→ WHAT IS NEEDED:
Whenever the word "accepter" appears in a line of the data below, copy that line.

→ Saved data entries:
[Start of Attachment]
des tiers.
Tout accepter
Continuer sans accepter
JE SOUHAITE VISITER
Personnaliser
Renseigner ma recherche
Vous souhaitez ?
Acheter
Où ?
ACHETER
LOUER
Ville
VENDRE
[End of Attachment]
[Start of Attachment]
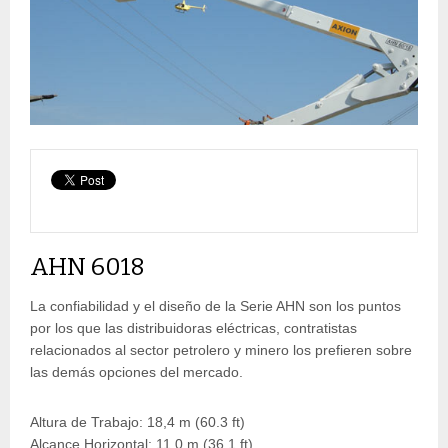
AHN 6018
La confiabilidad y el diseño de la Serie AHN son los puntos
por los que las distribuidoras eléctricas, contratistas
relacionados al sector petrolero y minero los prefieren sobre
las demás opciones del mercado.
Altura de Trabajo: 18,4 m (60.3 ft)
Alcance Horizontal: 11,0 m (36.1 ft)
[End of Attachment]
→ EXERCISE SOLUTION:
Tout accepter
Continuer sans accepter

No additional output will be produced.